Start of Block

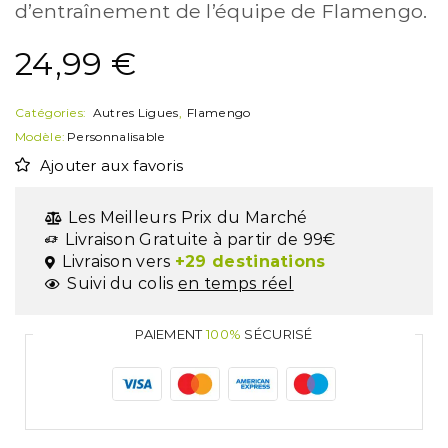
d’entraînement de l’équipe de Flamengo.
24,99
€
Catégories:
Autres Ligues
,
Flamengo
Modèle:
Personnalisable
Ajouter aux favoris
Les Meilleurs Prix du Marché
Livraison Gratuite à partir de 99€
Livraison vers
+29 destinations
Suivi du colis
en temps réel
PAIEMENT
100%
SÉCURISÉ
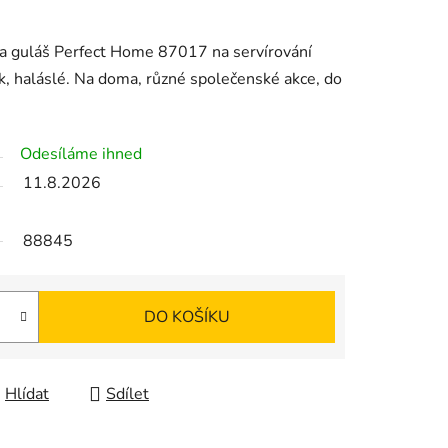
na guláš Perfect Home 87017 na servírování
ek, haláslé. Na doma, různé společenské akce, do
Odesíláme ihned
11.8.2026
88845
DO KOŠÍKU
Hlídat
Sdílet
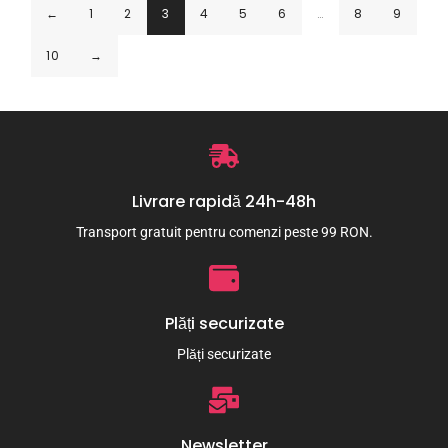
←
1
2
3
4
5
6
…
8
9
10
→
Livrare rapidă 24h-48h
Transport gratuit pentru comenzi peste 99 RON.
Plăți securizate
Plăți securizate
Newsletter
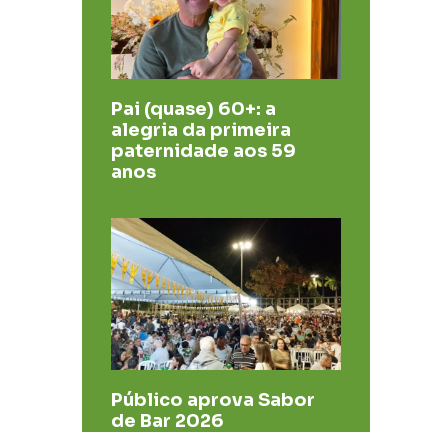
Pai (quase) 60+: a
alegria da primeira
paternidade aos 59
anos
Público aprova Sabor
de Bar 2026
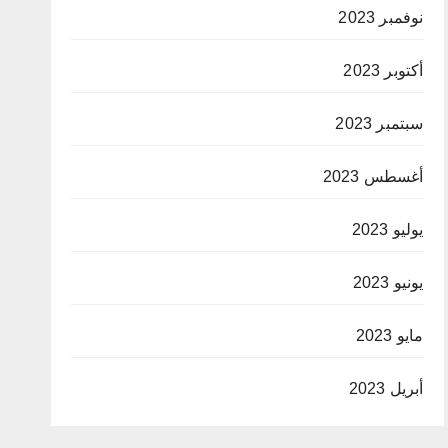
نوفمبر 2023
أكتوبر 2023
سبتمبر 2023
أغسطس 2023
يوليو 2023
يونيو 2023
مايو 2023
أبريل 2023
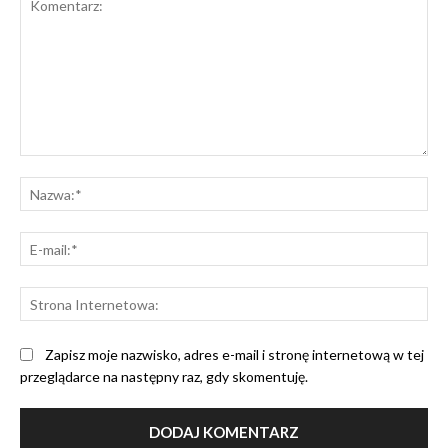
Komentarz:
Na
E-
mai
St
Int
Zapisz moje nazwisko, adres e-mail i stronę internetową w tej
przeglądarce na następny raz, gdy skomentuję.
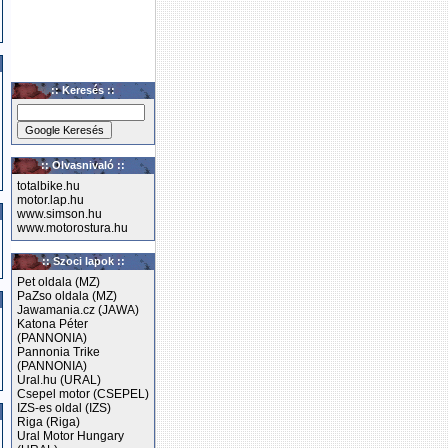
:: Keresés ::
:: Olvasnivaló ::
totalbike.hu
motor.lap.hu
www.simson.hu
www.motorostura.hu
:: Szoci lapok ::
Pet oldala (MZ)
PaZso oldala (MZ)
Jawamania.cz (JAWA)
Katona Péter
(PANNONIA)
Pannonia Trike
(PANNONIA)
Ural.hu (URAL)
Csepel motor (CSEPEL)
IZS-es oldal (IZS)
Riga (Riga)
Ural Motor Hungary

End of Block
Start of Block

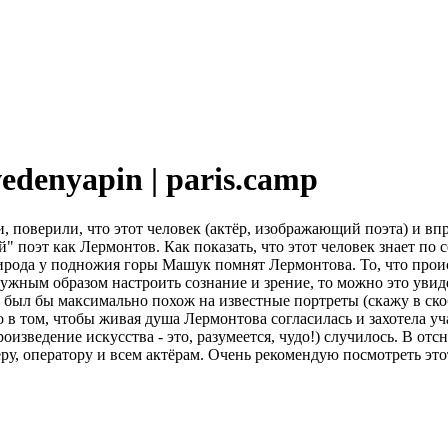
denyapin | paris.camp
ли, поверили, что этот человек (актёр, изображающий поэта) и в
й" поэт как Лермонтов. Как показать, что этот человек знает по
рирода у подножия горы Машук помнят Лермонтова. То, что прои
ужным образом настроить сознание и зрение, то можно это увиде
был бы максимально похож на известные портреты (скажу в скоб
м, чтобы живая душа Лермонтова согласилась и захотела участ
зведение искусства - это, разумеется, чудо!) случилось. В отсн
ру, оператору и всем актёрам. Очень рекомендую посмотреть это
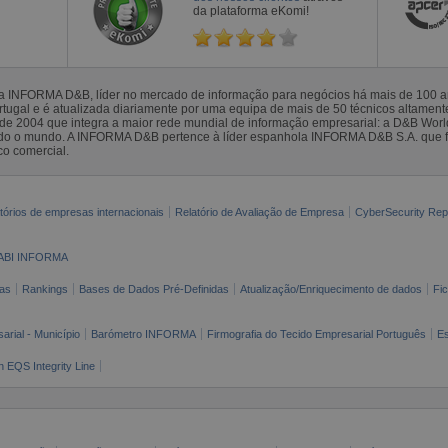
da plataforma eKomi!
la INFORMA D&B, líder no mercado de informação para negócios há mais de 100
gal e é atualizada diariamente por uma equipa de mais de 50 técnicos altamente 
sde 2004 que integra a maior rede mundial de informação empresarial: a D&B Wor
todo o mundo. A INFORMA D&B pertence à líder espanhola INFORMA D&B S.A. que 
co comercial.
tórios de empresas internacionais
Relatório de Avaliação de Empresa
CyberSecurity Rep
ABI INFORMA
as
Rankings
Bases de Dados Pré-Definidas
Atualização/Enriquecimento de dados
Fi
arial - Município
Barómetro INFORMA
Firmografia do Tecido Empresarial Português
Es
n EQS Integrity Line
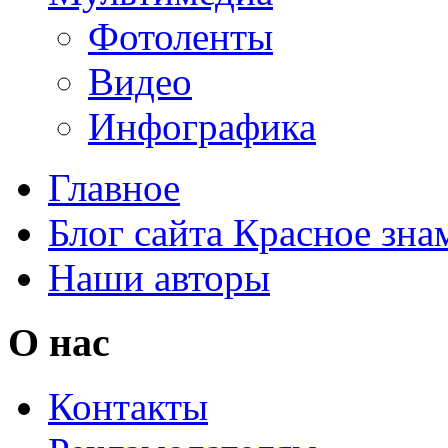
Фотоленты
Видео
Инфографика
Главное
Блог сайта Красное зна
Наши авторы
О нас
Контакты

End of Block

● **WHAT NEEDS TO BE DONE**
With the pictures left out, write out exactly the lines above from the one containing "Les Meilleurs Prix du Marché" through the one containing "Ural Motor Hungary".

● **ANSWER SECTION**
Les Meilleurs Prix du Marché
Livraison Gratuite à partir de 99€
Livraison vers
+29 destinations
Suivi du colis
en temps réel
PAIEMENT
100%
SÉCURISÉ
na guláš Perfect Home 87017 na servírování
ek, haláslé. Na doma, různé společenské akce, do
Odesíláme ihned
11.8.2026
88845
DO KOŠÍKU
Hlídat
Sdílet
←
1
2
3
4
5
6
…
8
9
10
→
Livrare rapidă 24h-48h
Transport gratuit pentru comenzi peste 99 RON.
Plăți securizate
Plăți securizate
Newsletter
Pai (quase) 60+: a
alegria da primeira
paternidade aos 59
anos
Público aprova Sabor
de Bar 2026
نوفمبر 2023
أكتوبر 2023
سبتمبر 2023
أغسطس 2023
يوليو 2023
يونيو 2023
مايو 2023
أبريل 2023
Komentarz:
Na
E-
mai
St
Int
Zapisz moje nazwisko, adres e-mail i stronę internetową w tej
przeglądarce na następny raz, gdy skomentuję.
:: Keresés ::
:: Olvasnivaló ::
totalbike.hu
motor.lap.hu
www.simson.hu
www.motorostura.hu
:: Szoci lapok ::
Pet oldala (MZ)
PaZso oldala (MZ)
Jawamania.cz (JAWA)
Katona Péter
(PANNONIA)
Pannonia Trike
(PANNONIA)
Ural.hu (URAL)
Csepel motor (CSEPEL)
IZS-es oldal (IZS)
Riga (Riga)
Ural Motor Hungary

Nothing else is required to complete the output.